# Homework 2: Prompting & Generation with LMs (50 points)

The second homework zooms in on the following skills: on gaining a deeper understanding of different state-of-the-art prompting techniques and training your critical conceptual thinking regarding research on LMs. 

### Logistics

* submission deadline: June 2nd th 23:59 German time via Moodle
  * please upload a **SINGLE .IPYNB FILE named Surname_FirstName_HW2.ipynb** containing your solutions of the homework.
* please solve and submit the homework **individually**! 
* if you use Colab, to speed up the execution of the code on Colab, you can use the available GPU (if Colab resources allow). For that, before executing your code, navigate to Runtime > Change runtime type > GPU > Save.


## Exercise 1: Advanced prompting strategies (16 points)

The lecture discussed various sophisticated ways of prompting language models for generating texts. Please answer the following questions about prompting techniques in context of different models, and write down your answers, briefly explaining them (max. 3 sentences). Feel free to actually implement some of the prompting strategies to play around with them and build your intuitions.
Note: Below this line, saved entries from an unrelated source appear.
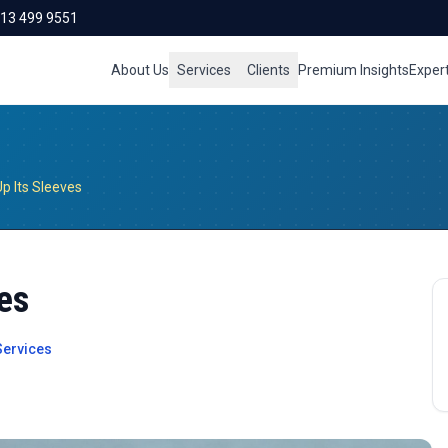
713 499 9551
About Us
Services
Clients
Premium Insights
Exper
Up Its Sleeves
ves
ervices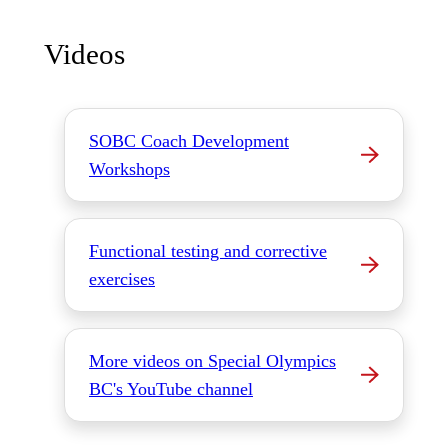
Videos
SOBC Coach Development
Workshops
Functional testing and corrective
exercises
More videos on Special Olympics
BC's YouTube channel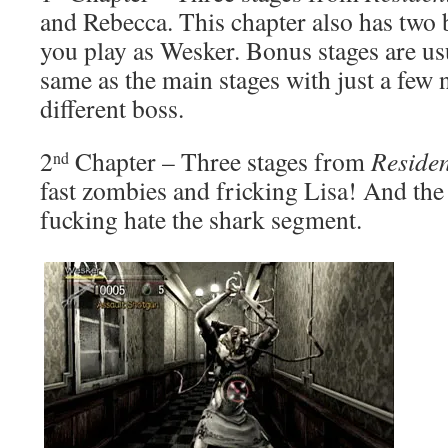
and Rebecca. This chapter also has two 
you play as Wesker. Bonus stages are us
same as the main stages with just a few
different boss.
2
Chapter – Three stages from
Residen
nd
fast zombies and fricking Lisa! And the
fucking hate the shark segment.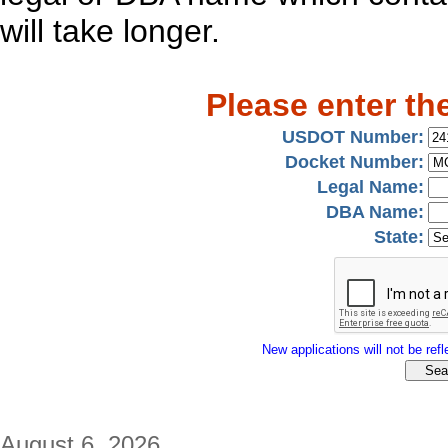
will take longer.
Please enter th
USDOT Number:
Docket Number:
Legal Name:
DBA Name:
State:
New applications will not be refle
August 6, 2026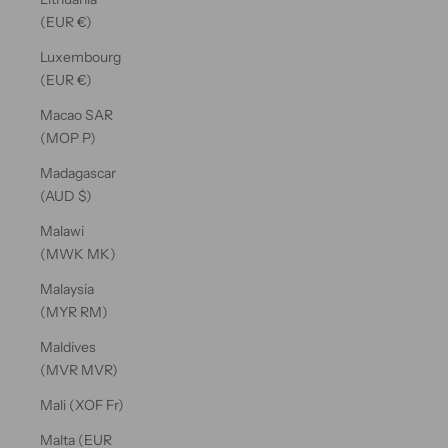
(EUR €)
Luxembourg
(EUR €)
Macao SAR
(MOP P)
Madagascar
(AUD $)
Malawi
(MWK MK)
Malaysia
(MYR RM)
Maldives
(MVR MVR)
Mali (XOF Fr)
Malta (EUR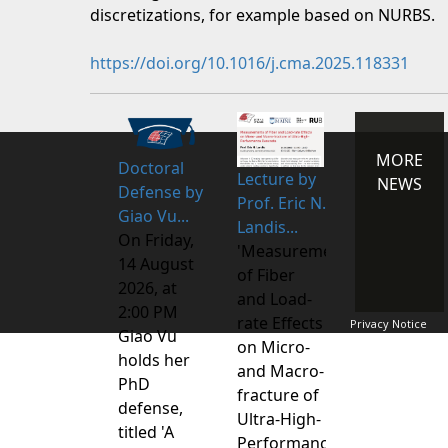
discretizations, for example based on NURBS.
https://doi.org/10.1016/j.cma.2025.118331
MORE
Doctoral
Lecture by
NEWS
Defense by
Prof. Eric N.
Giao Vu...
Landis...
On Friday,
'Measurements
14 August
of Fiber
2026, at
and Load-
2:00 PM
rate Effects
Privacy Notice
Giao Vu
on Micro-
holds her
and Macro-
PhD
fracture of
defense,
Ultra-High-
titled 'A
Performance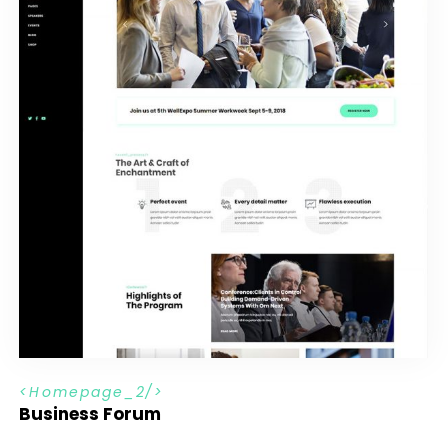
H
o
m
e
p
a
g
e
_
2
Business Forum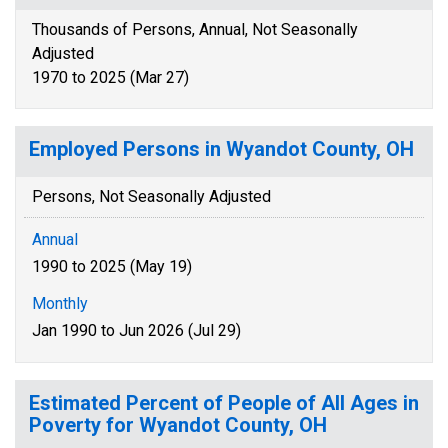
Thousands of Persons, Annual, Not Seasonally
Adjusted
1970 to 2025 (Mar 27)
Employed Persons in Wyandot County, OH
Persons, Not Seasonally Adjusted
Annual
1990 to 2025 (May 19)
Monthly
Jan 1990 to Jun 2026 (Jul 29)
Estimated Percent of People of All Ages in
Poverty for Wyandot County, OH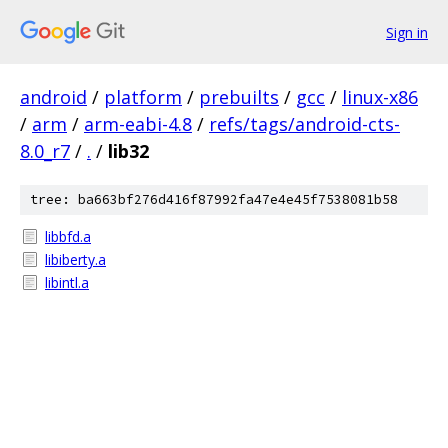
Sign in
android
/
platform
/
prebuilts
/
gcc
/
linux-x86
/
arm
/
arm-eabi-4.8
/
refs/tags/android-cts-
8.0_r7
/
.
/
lib32
tree: ba663bf276d416f87992fa47e4e45f7538081b58
libbfd.a
libiberty.a
libintl.a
> Consider the following language models: 
> * GPT-2, GPT-4, Vicuna (an instruction-tuned version of Llama) and Llama-2-7b-base.
>  
> Consider the following prompting / generation strategies: 
> * beam search, tree-of-thought reasoning, zero-shot CoT prompting, few-shot CoT prompting, few-shot prompting.
> 
> For each model, which strategies do you think work well, and why? Do you think there are particular tasks or contexts, in which they work better, than in others?

### My Answer
1. GPT-2: Few-shot prompting works well for GPT-2 due to its lack of advanced reasoning capabilities, allowing it to mimic examples and patterns more effectively.
2. GPT-4: Given the fact that GPT-4 is the a advanced, few-shot CoT prompting works well and is excellent for complex, multi-step tasks such as math problems or logical reasoning.
3. Vicuna: Few-shot prompting and zero-shot CoT prompting are well-suited to Vicuna, which benefits from instruction-tuning to follow prompts effectively.
4. Lama-2-7b-base: Few-shoting promoting is effective as the model is rather basic and needs guidance for examples. 
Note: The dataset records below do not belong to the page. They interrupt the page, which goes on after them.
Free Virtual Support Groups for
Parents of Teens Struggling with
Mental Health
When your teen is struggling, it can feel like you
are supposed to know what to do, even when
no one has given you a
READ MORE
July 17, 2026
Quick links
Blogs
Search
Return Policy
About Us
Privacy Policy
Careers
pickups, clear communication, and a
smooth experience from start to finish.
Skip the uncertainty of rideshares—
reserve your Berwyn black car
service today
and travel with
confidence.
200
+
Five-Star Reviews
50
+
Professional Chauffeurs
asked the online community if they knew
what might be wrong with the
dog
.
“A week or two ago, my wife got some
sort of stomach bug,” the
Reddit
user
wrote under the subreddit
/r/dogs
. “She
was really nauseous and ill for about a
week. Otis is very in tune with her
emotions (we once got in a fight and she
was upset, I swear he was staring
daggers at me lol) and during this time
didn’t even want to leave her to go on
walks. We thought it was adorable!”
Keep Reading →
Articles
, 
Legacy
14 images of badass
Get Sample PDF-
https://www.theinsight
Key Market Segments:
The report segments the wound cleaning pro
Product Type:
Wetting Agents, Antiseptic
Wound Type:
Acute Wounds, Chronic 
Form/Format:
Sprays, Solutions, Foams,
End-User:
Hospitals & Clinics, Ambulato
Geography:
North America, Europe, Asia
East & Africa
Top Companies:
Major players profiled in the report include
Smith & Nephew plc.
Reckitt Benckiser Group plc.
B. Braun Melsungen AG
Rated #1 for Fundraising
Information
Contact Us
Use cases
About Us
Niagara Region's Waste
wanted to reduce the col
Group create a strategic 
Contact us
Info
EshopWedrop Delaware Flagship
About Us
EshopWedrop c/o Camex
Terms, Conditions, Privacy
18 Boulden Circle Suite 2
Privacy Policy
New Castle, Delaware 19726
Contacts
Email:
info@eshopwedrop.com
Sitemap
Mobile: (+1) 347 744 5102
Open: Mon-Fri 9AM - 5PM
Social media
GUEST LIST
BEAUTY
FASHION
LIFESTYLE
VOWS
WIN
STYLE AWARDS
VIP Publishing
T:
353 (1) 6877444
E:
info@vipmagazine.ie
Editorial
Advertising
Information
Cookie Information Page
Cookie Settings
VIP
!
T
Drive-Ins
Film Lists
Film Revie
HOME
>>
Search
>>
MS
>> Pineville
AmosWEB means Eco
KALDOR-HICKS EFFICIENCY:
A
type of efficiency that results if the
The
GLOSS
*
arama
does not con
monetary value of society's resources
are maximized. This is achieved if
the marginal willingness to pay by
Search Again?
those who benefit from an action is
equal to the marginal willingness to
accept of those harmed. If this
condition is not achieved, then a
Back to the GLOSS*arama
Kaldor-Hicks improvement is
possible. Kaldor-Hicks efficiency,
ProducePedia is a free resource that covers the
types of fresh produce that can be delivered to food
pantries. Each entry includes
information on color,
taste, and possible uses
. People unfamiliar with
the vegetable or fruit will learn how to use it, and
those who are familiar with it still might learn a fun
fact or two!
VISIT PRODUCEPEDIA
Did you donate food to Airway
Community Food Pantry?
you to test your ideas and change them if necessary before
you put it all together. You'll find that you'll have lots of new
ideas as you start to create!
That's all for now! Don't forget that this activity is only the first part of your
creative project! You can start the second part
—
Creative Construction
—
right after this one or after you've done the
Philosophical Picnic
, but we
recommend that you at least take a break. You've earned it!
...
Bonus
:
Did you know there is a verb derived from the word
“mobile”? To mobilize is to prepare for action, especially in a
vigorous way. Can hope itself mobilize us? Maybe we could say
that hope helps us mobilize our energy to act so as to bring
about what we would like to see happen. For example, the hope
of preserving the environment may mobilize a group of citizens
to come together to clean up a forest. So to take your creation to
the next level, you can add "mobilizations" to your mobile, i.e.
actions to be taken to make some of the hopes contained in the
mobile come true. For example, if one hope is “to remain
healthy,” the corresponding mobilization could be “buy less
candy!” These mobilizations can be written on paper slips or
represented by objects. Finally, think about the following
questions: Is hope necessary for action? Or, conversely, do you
## Exercise 2: Prompting for NLI & Multiple-choice QA (14 points)

In this exercise, you can let your creativity flow -- your task is to come up with prompts for language models such that they achieve maximal accuracy on the following example tasks. Feel free to take inspiration from the in-class examples of the sentiment classification task. Also feel free to play around with the decoding scheme and see how it interacts with the different prompts.

**TASK:**
> Use the code that was introduced in the Intro to HF sheet to load the model and generate predictions from it with your sample prompts.
> 
> * Please provide your code.
> * Please report the best prompt that you found for each model and task (i.e., NLI and multiple choice QA), and the decoding scheme parameters that you used. 
> * Please write a brief summary of your explorations, stating what you tried, what worked (better), why you think that is.
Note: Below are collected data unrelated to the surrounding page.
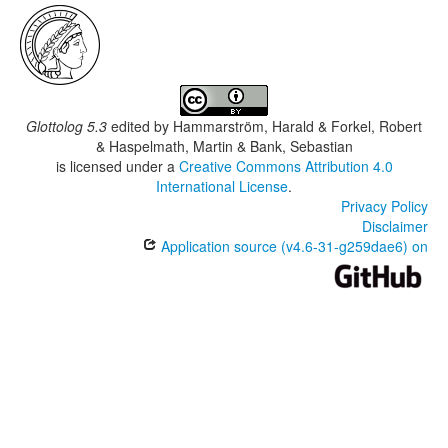
Glottolog 5.3
edited by
Hammarström, Harald & Forkel, Robert
& Haspelmath, Martin & Bank, Sebastian
is licensed under a
Creative Commons Attribution 4.0
International License
.
Privacy Policy
Disclaimer
Application source (v4.6-31-g259dae6) on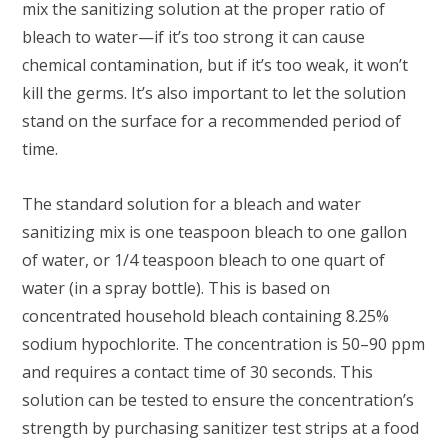
mix the sanitizing solution at the proper ratio of
bleach to water—if it’s too strong it can cause
chemical contamination, but if it’s too weak, it won’t
kill the germs. It’s also important to let the solution
stand on the surface for a recommended period of
time.
The standard solution for a bleach and water
sanitizing mix is one teaspoon bleach to one gallon
of water, or 1/4 teaspoon bleach to one quart of
water (in a spray bottle). This is based on
concentrated household bleach containing 8.25%
sodium hypochlorite. The concentration is 50–90 ppm
and requires a contact time of 30 seconds. This
solution can be tested to ensure the concentration’s
strength by purchasing sanitizer test strips at a food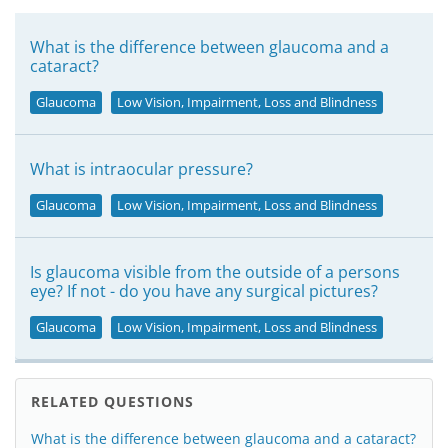
What is the difference between glaucoma and a
cataract?
Glaucoma
Low Vision, Impairment, Loss and Blindness
What is intraocular pressure?
Glaucoma
Low Vision, Impairment, Loss and Blindness
Is glaucoma visible from the outside of a persons
eye? If not - do you have any surgical pictures?
Glaucoma
Low Vision, Impairment, Loss and Blindness
RELATED QUESTIONS
What is the difference between glaucoma and a cataract?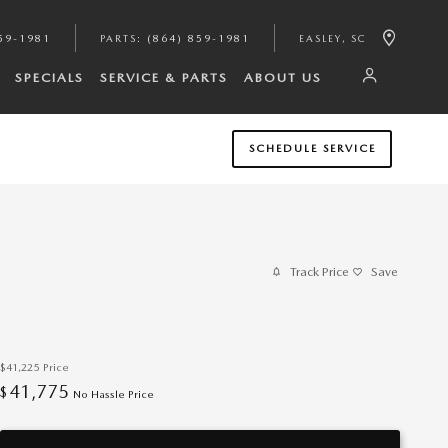
59-1981
PARTS
:
(864) 859-1981
EASLEY
,
SC
SPECIALS
SERVICE & PARTS
ABOUT US
SCHEDULE SERVICE
Track Price
Save
$41,225
Price
41,775
$
No Hassle Price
* Models: Pythia-410m, Pythia-1.4b
* Tasks: please **test** the model on the following sentences and report the accuracy of the model with your best prompt and decoding configurations.
  * Natural language inference: the task is to classify whether two sentences form a "contradiction" or an "entailment", or the relation is "neutral". The gold labels are provided for reference here, but obviously shouldn't be given to the model at test time.
    * A person on a horse jumps over a broken down airplane. A person is training his horse for a competition. neutral
    * A person on a horse jumps over a broken down airplane. A person is outdoors, on a horse. entailment
    * Children smiling and waving at camera. There are children present. entailment
    * A boy is jumping on skateboard in the middle of a red bridge. The boy skates down the sidewalk. contradiction
    * An older man sits with his orange juice at a small table in a coffee shop while employees in bright colored shirts smile in the background. An older man drinks his juice as he waits for his daughter to get off work. neutral
    * High fashion ladies wait outside a tram beside a crowd of people in the city. The women do not care what clothes they wear. contradiction
  * Multiple choice QA: the task is to predict the correct answer option for the question, given the question and the options (like in the task of Ex. 3 of homework 1). The gold labels are provided for reference here, but obviously shouldn't be given to the model at test time.
    * The only baggage the woman checked was a drawstring bag, where was she heading with it? ["garbage can", "military", "jewelry store", "safe", "airport"] -- airport
    * To prevent any glare during the big football game he made sure to clean the dust of his what? ["television", "attic", "corner", "they cannot clean corner and library during football match they cannot need that", "ground"] -- television
    * The president is the leader of what institution? ["walmart", "white house", "country", "corporation", "government"] -- country
    * What kind of driving leads to accidents? ["stressful", "dangerous", "fun", "illegal", "deadly"] -- dangerous
    * Can you name a good reason for attending school? ["get smart", "boredom", "colds and flu", "taking tests", "spend time"] -- "get smart"
    * Stanley had a dream that was very vivid and scary. He had trouble telling it from what? ["imagination", "reality", "dreamworker", "nightmare", "awake"] -- reality

In [16]:
# Import necessary libraries
import torch 
import transformers 
import pandas as pd
import numpy as np
from transformers import AutoModelForCausalLM, AutoTokenizer

In [17]:
# define computational device
if torch.cuda.is_available():
    device = torch.device("cuda")
    print(f"Device: {device}")
elif torch.backends.mps.is_available():
    device = torch.device("mps")
    print(f"Device: {device}")
else:
    device = torch.device("cpu")
    print(f"Device: {device}")

Device: cpu


In [22]:
# load pretrained tokeniser
tokenizer_1_4b = AutoTokenizer.from_pretrained("EleutherAI/Pythia-1.4b")

# Load model
model_1_4b = AutoModelForCausalLM.from_pretrained(
    "EleutherAI/Pythia-1.4b",
    # trust_remote_code=True,
    # torch_dtype=torch.float32, # always default
).to(device)

Special tokens have been added in the vocabulary, make sure the associated word embeddings are fine-tuned or trained.


In [23]:
# load another model and pretrained tokeniser

model_410m = AutoModelForCausalLM.from_pretrained(
    "EleutherAI/Pythia-410m",
    # trust_remote_code=True,
    # torch_dtype=torch.float32, # always default
).to(device)

tokenizer_410m = AutoTokenizer.from_pretrained("EleutherAI/Pythia-410m")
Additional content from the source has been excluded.